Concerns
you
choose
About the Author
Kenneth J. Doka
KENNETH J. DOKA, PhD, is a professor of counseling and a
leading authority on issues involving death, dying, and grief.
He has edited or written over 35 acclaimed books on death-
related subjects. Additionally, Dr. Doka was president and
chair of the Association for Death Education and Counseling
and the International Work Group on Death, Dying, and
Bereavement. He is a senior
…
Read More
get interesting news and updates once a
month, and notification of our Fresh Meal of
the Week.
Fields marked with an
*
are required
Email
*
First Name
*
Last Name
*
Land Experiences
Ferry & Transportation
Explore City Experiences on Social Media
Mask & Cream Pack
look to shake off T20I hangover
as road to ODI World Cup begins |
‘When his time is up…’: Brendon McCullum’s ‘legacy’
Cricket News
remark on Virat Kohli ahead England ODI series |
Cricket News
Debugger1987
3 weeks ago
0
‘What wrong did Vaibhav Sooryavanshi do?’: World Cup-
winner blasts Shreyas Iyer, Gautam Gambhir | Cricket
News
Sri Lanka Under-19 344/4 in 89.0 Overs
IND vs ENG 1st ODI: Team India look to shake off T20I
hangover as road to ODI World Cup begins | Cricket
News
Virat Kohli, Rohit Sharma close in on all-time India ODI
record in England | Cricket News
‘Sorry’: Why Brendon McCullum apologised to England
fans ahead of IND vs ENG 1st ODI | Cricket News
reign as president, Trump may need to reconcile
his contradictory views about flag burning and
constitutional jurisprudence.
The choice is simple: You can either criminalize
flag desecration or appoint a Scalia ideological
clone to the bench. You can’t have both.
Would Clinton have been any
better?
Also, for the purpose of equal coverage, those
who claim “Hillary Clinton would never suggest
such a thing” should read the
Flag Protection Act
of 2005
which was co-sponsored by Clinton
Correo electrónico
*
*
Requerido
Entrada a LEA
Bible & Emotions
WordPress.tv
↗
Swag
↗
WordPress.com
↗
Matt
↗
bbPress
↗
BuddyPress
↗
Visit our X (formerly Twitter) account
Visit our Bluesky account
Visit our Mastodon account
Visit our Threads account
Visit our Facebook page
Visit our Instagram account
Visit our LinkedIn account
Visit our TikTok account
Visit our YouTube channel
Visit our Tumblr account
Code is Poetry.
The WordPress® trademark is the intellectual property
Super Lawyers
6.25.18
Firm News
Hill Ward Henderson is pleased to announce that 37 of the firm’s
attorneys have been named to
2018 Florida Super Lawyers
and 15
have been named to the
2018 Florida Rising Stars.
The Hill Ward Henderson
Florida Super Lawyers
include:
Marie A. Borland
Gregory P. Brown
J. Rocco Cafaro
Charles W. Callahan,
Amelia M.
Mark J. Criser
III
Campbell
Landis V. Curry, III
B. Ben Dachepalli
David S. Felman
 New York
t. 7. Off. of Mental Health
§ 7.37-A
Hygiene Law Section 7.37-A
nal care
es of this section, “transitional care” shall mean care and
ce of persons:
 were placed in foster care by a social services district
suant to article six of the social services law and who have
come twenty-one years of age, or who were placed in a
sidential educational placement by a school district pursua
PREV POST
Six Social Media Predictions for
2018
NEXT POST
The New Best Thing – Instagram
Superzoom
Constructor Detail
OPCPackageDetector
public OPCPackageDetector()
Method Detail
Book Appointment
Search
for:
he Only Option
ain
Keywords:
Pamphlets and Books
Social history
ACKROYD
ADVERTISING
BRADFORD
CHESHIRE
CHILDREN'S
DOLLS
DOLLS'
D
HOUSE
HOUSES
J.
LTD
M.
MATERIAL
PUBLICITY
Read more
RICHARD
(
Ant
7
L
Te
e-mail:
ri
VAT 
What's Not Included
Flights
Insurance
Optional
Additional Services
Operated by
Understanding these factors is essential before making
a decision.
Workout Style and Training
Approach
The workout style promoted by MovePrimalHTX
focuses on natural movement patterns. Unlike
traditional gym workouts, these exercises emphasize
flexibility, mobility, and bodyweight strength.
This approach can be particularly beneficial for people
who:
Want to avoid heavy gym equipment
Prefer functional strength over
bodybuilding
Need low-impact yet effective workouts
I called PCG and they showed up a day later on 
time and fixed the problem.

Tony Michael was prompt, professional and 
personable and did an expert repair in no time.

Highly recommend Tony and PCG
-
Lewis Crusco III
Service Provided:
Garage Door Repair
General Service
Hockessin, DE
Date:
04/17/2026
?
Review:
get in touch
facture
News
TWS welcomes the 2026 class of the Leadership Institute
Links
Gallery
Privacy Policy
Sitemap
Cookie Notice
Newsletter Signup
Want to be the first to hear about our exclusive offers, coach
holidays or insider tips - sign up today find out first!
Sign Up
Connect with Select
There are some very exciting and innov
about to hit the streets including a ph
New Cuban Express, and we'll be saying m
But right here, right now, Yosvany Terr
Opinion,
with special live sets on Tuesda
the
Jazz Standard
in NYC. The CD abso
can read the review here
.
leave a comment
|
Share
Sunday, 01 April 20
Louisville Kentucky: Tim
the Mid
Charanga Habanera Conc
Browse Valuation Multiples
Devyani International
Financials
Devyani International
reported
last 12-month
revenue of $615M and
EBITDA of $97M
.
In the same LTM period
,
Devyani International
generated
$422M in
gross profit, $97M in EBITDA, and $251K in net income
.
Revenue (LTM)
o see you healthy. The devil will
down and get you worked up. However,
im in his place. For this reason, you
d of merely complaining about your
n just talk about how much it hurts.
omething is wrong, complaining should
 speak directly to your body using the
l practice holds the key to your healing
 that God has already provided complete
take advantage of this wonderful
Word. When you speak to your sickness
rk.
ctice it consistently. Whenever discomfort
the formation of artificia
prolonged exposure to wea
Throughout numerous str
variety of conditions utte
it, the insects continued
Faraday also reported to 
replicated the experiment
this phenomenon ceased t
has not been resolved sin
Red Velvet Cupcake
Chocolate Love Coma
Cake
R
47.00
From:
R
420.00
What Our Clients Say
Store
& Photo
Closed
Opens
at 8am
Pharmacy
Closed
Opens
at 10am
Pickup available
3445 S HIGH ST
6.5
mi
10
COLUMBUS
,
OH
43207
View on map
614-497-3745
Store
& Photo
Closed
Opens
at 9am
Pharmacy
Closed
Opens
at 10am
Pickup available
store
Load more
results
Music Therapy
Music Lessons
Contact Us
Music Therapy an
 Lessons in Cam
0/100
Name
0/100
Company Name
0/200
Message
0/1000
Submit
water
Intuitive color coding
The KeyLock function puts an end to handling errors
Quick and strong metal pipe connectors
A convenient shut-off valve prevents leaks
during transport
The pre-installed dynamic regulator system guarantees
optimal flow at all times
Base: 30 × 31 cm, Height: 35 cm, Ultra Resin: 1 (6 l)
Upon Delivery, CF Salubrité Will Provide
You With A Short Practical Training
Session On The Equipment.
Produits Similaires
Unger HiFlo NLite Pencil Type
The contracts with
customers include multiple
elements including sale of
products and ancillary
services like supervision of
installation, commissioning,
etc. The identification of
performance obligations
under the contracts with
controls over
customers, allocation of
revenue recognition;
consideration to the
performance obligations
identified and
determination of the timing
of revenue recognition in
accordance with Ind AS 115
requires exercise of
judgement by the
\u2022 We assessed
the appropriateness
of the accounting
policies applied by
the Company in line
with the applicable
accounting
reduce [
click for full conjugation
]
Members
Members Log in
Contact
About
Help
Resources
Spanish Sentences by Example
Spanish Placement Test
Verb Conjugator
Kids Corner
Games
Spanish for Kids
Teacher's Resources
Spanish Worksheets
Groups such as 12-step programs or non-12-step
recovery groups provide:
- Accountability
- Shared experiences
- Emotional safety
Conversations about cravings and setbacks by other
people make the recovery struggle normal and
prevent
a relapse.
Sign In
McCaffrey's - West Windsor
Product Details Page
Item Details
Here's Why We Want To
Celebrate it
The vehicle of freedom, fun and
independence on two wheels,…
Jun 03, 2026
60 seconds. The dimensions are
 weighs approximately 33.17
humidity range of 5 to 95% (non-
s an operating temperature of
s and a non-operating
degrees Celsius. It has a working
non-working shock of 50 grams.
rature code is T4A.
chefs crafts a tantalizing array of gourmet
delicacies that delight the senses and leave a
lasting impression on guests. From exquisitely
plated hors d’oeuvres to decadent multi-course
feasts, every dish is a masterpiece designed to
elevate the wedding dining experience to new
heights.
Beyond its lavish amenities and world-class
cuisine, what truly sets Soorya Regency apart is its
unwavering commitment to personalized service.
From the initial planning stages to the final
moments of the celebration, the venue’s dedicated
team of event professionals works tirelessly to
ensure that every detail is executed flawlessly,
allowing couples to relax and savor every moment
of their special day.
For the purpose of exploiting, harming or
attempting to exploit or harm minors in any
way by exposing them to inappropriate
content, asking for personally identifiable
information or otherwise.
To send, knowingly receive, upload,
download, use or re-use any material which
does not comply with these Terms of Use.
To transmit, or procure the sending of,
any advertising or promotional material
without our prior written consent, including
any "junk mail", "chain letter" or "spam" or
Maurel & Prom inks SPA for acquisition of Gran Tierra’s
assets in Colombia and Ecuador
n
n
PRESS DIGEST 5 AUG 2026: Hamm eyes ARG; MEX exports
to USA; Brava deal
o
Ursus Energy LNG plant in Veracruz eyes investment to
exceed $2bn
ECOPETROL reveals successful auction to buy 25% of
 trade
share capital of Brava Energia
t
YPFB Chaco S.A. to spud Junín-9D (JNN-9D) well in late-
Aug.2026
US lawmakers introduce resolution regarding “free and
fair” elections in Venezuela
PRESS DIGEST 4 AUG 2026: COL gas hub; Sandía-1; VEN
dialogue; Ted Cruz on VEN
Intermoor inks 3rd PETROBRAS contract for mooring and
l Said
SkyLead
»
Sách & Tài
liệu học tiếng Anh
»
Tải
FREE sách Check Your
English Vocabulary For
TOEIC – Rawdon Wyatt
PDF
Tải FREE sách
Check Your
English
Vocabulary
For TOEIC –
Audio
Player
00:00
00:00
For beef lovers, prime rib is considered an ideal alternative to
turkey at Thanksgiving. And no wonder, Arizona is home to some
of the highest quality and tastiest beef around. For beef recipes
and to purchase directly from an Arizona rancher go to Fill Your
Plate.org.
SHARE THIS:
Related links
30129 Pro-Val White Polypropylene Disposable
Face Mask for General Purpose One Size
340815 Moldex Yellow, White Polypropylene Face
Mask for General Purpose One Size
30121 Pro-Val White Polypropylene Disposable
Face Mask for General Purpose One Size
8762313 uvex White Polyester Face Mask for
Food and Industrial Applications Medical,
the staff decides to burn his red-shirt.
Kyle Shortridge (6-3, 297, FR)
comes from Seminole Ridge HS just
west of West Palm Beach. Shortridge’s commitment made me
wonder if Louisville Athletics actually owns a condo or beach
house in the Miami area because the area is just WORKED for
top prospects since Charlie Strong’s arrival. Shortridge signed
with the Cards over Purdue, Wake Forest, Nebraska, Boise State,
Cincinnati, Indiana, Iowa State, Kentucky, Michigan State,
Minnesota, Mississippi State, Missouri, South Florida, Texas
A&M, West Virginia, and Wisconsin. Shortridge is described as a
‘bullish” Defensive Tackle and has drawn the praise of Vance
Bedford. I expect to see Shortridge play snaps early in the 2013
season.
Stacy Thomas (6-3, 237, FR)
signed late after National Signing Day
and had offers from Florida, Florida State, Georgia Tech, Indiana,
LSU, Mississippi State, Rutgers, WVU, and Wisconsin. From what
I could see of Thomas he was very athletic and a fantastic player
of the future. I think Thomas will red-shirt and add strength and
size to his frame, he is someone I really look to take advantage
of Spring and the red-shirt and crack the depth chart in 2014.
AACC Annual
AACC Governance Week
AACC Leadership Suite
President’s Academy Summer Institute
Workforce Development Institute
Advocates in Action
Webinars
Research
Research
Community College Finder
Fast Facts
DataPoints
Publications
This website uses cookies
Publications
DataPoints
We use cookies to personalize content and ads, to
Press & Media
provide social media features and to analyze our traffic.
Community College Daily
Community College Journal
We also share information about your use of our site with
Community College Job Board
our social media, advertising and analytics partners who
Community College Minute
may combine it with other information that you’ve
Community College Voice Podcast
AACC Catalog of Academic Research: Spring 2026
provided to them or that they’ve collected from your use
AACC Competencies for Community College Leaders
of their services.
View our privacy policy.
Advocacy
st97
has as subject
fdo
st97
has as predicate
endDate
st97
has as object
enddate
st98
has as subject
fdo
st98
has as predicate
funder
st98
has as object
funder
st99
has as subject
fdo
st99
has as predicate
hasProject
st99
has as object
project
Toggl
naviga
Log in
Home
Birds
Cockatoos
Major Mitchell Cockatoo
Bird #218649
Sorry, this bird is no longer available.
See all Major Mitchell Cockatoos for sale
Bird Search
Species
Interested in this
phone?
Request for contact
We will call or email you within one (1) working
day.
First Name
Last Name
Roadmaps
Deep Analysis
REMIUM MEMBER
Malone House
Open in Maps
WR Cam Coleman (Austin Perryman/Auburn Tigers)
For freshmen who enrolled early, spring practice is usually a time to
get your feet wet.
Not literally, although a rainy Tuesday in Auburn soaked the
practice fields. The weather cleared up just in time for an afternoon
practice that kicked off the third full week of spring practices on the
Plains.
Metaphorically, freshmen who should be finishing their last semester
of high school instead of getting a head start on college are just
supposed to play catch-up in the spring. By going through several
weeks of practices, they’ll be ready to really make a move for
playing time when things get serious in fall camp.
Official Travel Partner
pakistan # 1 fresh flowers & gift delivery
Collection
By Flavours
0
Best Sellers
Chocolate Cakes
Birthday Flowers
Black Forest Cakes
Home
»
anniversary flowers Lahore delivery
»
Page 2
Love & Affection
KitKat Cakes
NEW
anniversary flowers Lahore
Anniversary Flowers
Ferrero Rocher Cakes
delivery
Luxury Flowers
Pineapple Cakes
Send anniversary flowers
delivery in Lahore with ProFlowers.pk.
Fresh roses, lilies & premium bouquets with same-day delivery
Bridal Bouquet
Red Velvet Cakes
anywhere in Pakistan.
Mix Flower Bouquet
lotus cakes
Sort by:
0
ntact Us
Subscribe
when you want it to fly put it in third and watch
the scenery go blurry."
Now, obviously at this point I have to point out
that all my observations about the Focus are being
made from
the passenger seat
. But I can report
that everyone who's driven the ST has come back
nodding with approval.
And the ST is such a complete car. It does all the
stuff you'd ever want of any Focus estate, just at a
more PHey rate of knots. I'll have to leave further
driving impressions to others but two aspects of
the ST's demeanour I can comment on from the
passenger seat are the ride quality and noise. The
____________
*Work request*: Starting at the line that has "s and a non-operating" and ending at the line that has "attempting to exploit or harm minors in any", please write out the lines above exactly, leaving out all others.

*Completed task*:
s and a non-operating
degrees Celsius. It has a working
non-working shock of 50 grams.
rature code is T4A.
chefs crafts a tantalizing array of gourmet
delicacies that delight the senses and leave a
lasting impression on guests. From exquisitely
plated hors d’oeuvres to decadent multi-course
feasts, every dish is a masterpiece designed to
elevate the wedding dining experience to new
heights.
Beyond its lavish amenities and world-class
cuisine, what truly sets Soorya Regency apart is its
unwavering commitment to personalized service.
From the initial planning stages to the final
moments of the celebration, the venue’s dedicated
team of event professionals works tirelessly to
ensure that every detail is executed flawlessly,
allowing couples to relax and savor every moment
of their special day.
For the purpose of exploiting, harming or
attempting to exploit or harm minors in any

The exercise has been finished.